Take it or leave it but my advice is this, people can sense a half-baked product based on over-stated marketing claims. I would push for conservative statements followed up by excellent customer service. There are plenty of good things to say about Viking engines and I would stick with your data-backed claims.
Brady, the only data we can provide is what we have at this time, again this goes for all the engines on the market in experimental. The highest engine we have at this time is 1200 hours (this was of about a 1.5 years ago) I imagine it is higher, with no sign of power loss or anything you have mentioned above. Have we seen an engine to 2000 yet, no. Nor do I believe anyone other then the typical certified have. At this time, we have had none of the issues you speak of, if we did - it would be addressed.
We can all have theories on what might, or might not happen - all we can report on is the facts we have at this time, as can anybody.
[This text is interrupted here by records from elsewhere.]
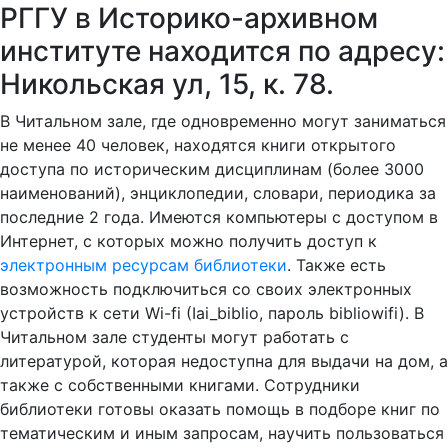
РГГУ в Историко-архивном
институте находится по адресу:
Никольская ул, 15, к. 78.
В Читальном зале, где одновременно могут заниматься
не менее 40 человек, находятся книги открытого
доступа по историческим дисциплинам (более 3000
наименований), энциклопедии, словари, периодика за
последние 2 года. Имеются компьютеры с доступом в
Интернет, с которых можно получить доступ к
электронным ресурсам библиотеки
. Также есть
возможность подключиться со своих электронных
устройств к сети Wi-fi (Iai_biblio, пароль bibliowifi). В
Читальном зале студенты могут работать с
литературой, которая недоступна для выдачи на дом, а
также с собственными книгами. Сотрудники
библиотеки готовы оказать помощь в подборе книг по
тематическим и иным запросам, научить пользоваться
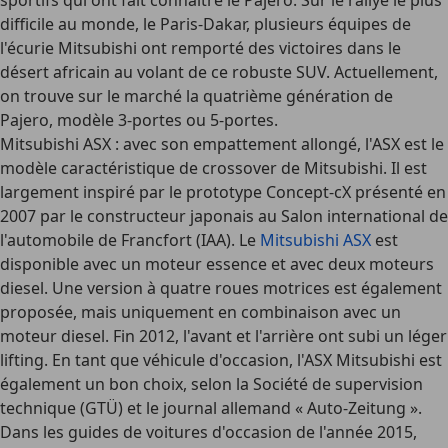
sportifs qui ont fait connaître le Pajero. Sur le rallye le plus
difficile au monde, le Paris-Dakar, plusieurs équipes de
l'écurie Mitsubishi ont remporté des victoires dans le
désert africain au volant de ce robuste SUV. Actuellement,
on trouve sur le marché la quatrième génération de
Pajero, modèle 3-portes ou 5-portes.
Mitsubishi ASX
: avec son empattement allongé, l'ASX est le
modèle caractéristique de crossover de Mitsubishi. Il est
largement inspiré par le prototype Concept-cX présenté en
2007 par le constructeur japonais au Salon international de
l'automobile de Francfort (IAA). Le
Mitsubishi ASX
est
disponible avec un moteur essence et avec deux moteurs
diesel. Une version à quatre roues motrices est également
proposée, mais uniquement en combinaison avec un
moteur diesel. Fin 2012, l'avant et l'arrière ont subi un léger
lifting. En tant que véhicule d'occasion, l'ASX Mitsubishi est
également un bon choix, selon la Société de supervision
technique (GTÜ) et le journal allemand « Auto-Zeitung ».
Dans les guides de voitures d'occasion de l'année 2015,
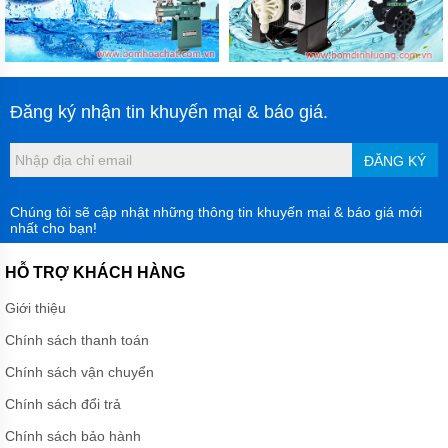
Đăng ký nhận tin khuyến mại & báo giá.
ĐĂNG KÝ
Chúng tôi sẽ cập nhật những thông tin khuyến mại & báo giá mới
nhất cho bạn!
HỖ TRỢ KHÁCH HÀNG
Giới thiệu
Chính sách thanh toán
Chính sách vận chuyển
Chính sách đổi trả
Chính sách bảo hành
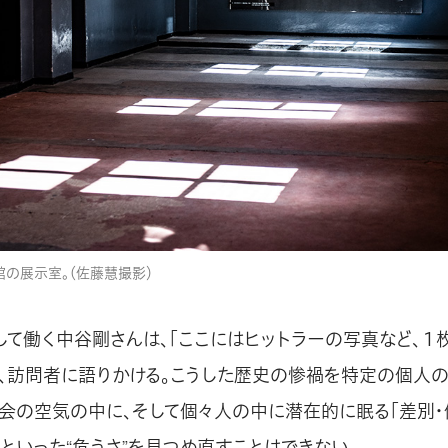
館の展示室。（佐藤慧撮影）
して働く中谷剛さんは、「ここにはヒットラーの写真など、１
と、訪問者に語りかける。こうした歴史の惨禍を特定の個人
社会の空気の中に、そして個々人の中に潜在的に眠る「差別・
といった“危うさ”を見つめ直すことはできない。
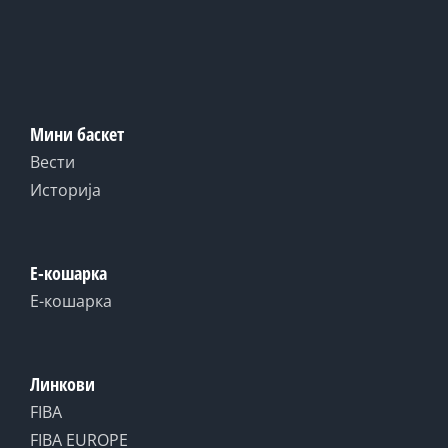
Мини баскет
Вести
Историја
Е-кошарка
Е-кошарка
Линкови
FIBA
FIBA EUROPE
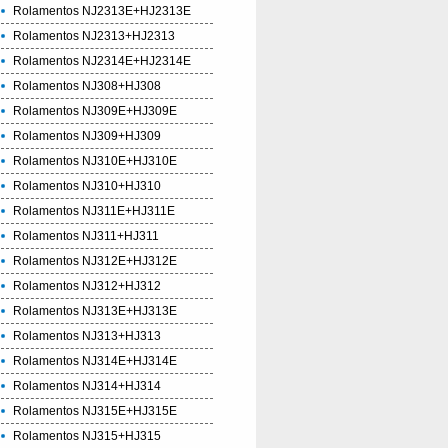
Rolamentos NJ2313E+HJ2313E
Rolamentos NJ2313+HJ2313
Rolamentos NJ2314E+HJ2314E
Rolamentos NJ308+HJ308
Rolamentos NJ309E+HJ309E
Rolamentos NJ309+HJ309
Rolamentos NJ310E+HJ310E
Rolamentos NJ310+HJ310
Rolamentos NJ311E+HJ311E
Rolamentos NJ311+HJ311
Rolamentos NJ312E+HJ312E
Rolamentos NJ312+HJ312
Rolamentos NJ313E+HJ313E
Rolamentos NJ313+HJ313
Rolamentos NJ314E+HJ314E
Rolamentos NJ314+HJ314
Rolamentos NJ315E+HJ315E
Rolamentos NJ315+HJ315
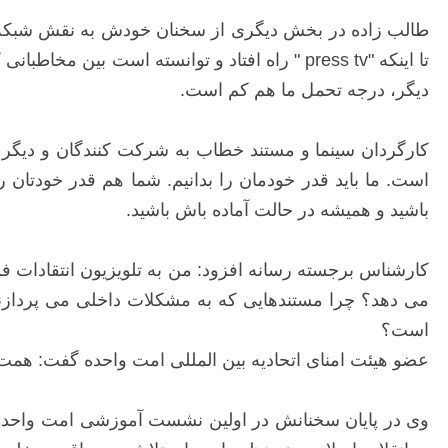
تا اینکه "press tv " راه افتاد و توانسته است
دیگر، درجه تحمل ما هم کم است.
کارگردان سینما و مستند خطاب به شرکت کنندگان و دیگر جوا
است. ما باید قدر خودمان را بدانیم. شما هم قدر خودتان را
باشید و همیشه در حالت آماده باش باشید.
کارشناس برجسته رسانه افزود: من به تلویزیون انتقادات فر
می دهد؟ چرا مستندهایی که به مشکلات داخلی می پردازند،
است؟
عضو هیئت امنای اتحادیه بین المللی امت واحده گفت: همت
وی در پایان سخنانش در اولین نشست آموزشی امت واحده افز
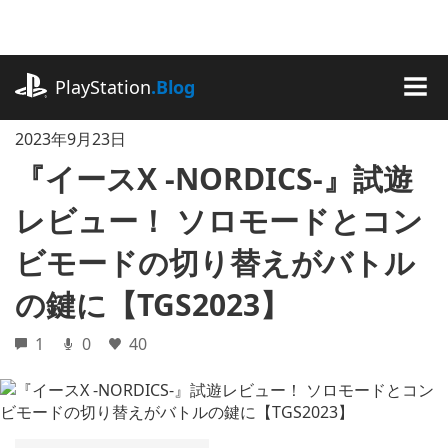
記
事
に
playstation.com
ス
PlayStation
.Blog
キ
MEN
ッ
2023年9月23日
プ
『イースX -NORDICS-』試遊
レビュー！ ソロモードとコン
ビモードの切り替えがバトル
の鍵に【TGS2023】
1
0
40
We well expect the engines to go over 2000 hours, based on the experience we have and it would be vastly more affordable to overhaul compared to the certified alternatives.
The reality is you can throw all kinds of theories out, and dislike the way I say things or don't say them - EVERY engine maker out there has things they will talk about, praise and gloat on (respectively so)
There is plenty of data-backed information that I have like the number of sales, hours on our engines etc,. I can directly speak too, and you said that was wrong, so I am not sure there is a winning angle?
I only wanted to explain what you are stating is just as misleading about a product that you personally have never flown behind, or opened up after these hours have passed, and we have. In fact when we spoke you didn't even ask any of these questions or concerns that you have? Why not? Why can't we just talk about it, here or on the phone. It is a helpful conversation to understand both sides, you are taking my words and saying they are "defensive" when in fact I am only trying to have a discussion.
If you knew me in real life you would understand that, I can't explain the engineering of the engine to the tenth degree like Jan can, but I can and do fly across this country over and over again with them.